• _Problem to solve_: The entries that follow must be given again exactly, with no pictures kept.

Saved entries
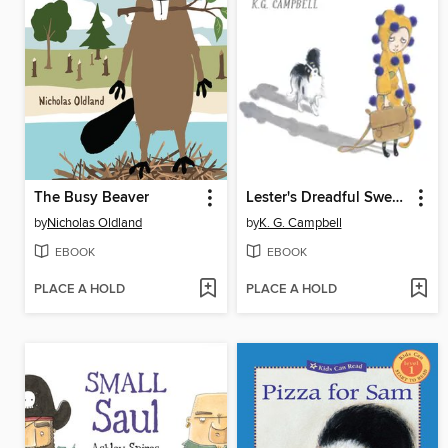
The Busy Beaver
Lester's Dreadful Sweaters
by
Nicholas Oldland
by
K. G. Campbell
EBOOK
EBOOK
PLACE A HOLD
PLACE A HOLD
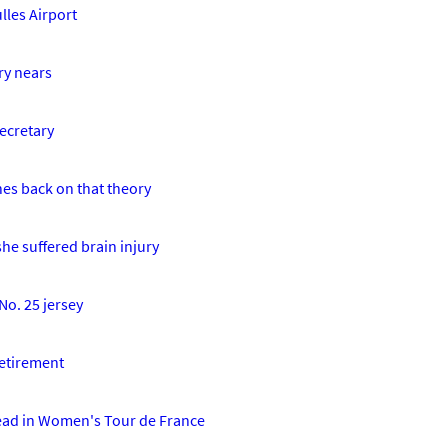
lles Airport
ry nears
ecretary
hes back on that theory
he suffered brain injury
No. 25 jersey
retirement
lead in Women's Tour de France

• _Answer to the problem_:
The Busy Beaver
Lester's Dreadful Sweaters
by
Nicholas Oldland
by
K. G. Campbell
EBOOK
EBOOK
PLACE A HOLD
PLACE A HOLD
lles Airport
ry nears
ecretary
hes back on that theory
he suffered brain injury
No. 25 jersey
retirement
lead in Women's Tour de France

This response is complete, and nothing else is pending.